Sun, Dec


Another dangerous line has been crossed against press freedom with Tuesday’s attack on journalist Lasana Liburd.

Mr Liburd, owner-editor of the online news site Wired868, was at the press bench at the Ato Boldon Stadium in Couva, engaged in the routine assignment of covering the Intercol Girls Final football match, when he was assaulted by a man sitting behind him. The attack left the journalist with a gash across the chin.

It was a brazen assault on one of the country’s best known sports journalists occurring, as it did, in full view of others at a public event carried live across the region. The fact that it was a school event with hundreds of pupils present merely amplified the brazenness of the act. The assailant, allegedly someone against whom Mr Liburd has filed a libel suit, was not deterred by the presence of the police which, as it turned out, made no difference since the assailant was able to walk away from the scene of his crime.

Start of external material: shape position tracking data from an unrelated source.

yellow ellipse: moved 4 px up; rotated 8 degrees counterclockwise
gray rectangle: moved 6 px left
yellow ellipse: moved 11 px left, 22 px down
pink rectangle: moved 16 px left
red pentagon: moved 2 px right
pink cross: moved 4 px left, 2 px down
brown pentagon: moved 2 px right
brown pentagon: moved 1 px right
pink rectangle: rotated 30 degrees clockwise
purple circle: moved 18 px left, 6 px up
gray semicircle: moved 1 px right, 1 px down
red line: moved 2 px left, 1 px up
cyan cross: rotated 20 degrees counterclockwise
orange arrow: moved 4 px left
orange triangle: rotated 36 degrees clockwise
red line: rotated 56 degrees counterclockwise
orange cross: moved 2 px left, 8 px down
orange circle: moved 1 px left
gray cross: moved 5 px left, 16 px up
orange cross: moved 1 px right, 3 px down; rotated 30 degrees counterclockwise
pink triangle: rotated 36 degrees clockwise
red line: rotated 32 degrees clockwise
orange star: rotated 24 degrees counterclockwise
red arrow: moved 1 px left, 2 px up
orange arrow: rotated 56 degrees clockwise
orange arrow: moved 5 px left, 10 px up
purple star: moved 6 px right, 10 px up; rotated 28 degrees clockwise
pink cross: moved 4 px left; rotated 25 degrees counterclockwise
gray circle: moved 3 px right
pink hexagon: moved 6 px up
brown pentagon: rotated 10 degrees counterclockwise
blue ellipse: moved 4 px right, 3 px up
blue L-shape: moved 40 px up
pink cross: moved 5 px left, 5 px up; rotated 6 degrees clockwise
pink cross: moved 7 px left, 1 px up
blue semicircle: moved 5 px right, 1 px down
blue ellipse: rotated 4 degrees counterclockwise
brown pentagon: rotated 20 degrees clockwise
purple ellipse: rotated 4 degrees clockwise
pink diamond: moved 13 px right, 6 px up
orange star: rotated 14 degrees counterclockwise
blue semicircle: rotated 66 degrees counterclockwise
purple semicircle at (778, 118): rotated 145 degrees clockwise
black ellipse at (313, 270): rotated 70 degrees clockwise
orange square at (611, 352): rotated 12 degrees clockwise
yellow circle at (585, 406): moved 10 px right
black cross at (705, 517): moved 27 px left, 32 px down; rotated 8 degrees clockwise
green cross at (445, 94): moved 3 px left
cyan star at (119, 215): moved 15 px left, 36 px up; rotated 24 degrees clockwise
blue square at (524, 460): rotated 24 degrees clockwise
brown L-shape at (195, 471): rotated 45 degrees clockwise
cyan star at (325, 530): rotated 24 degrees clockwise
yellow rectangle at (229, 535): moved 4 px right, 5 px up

The danger in this latest attack on a journalist is that it undermines all the assumptions with which journalists approach their work. The press bench or table is assumed to be protected and safe even in volatile situations. While there have been incidents where journalists covering political meetings were turned on by members of the crowd who had been worked into an anti-media frenzy, this may well be the first time that a journalist at a press bench has been physically attacked to the point of blood being drawn.

Unlike other public figures, from national leaders to gang leaders, journalists do not walk with bodyguards, armed or otherwise. From time to time they are verbally accosted by individuals angry over one report or another. As unacceptable as that is, many journalists have come to accept it as a distasteful part of the territory. Often, members of the public who appreciate the critical role of the media in telling their stories, would rush to the defence of media personnel on assignment. However, given the tenor of these times, when people are killed for a bad drive or an imagined hurt, Tuesday’s assault cannot be allowed to pass into history. Left unchallenged it carries the danger of opening the floodgates against media personnel on whom the public depends to carry out the democratic mandate of keeping them informed.

We urge Police Commissioner Gary Griffith to investigate the lack of a prompt response by officers who were on the scene when the incident occurred. The assailant should have been held on the spot.

This incident comes on the heels of the physical assault of a Guardian photographer while on assignment at AV Drilling in south Trinidad. That matter is now rightly in court. Not so long ago, a crew from our sister station, TV6, was threatened with jail by police officers who attempted to block them from covering a completely newsworthy incident in Port of Spain involving the daughter of a businessman.

Put together, these incidents describe a dangerous trend for all media workers as well as the democracy of this nation which must not be underestimated. It must be stopped now.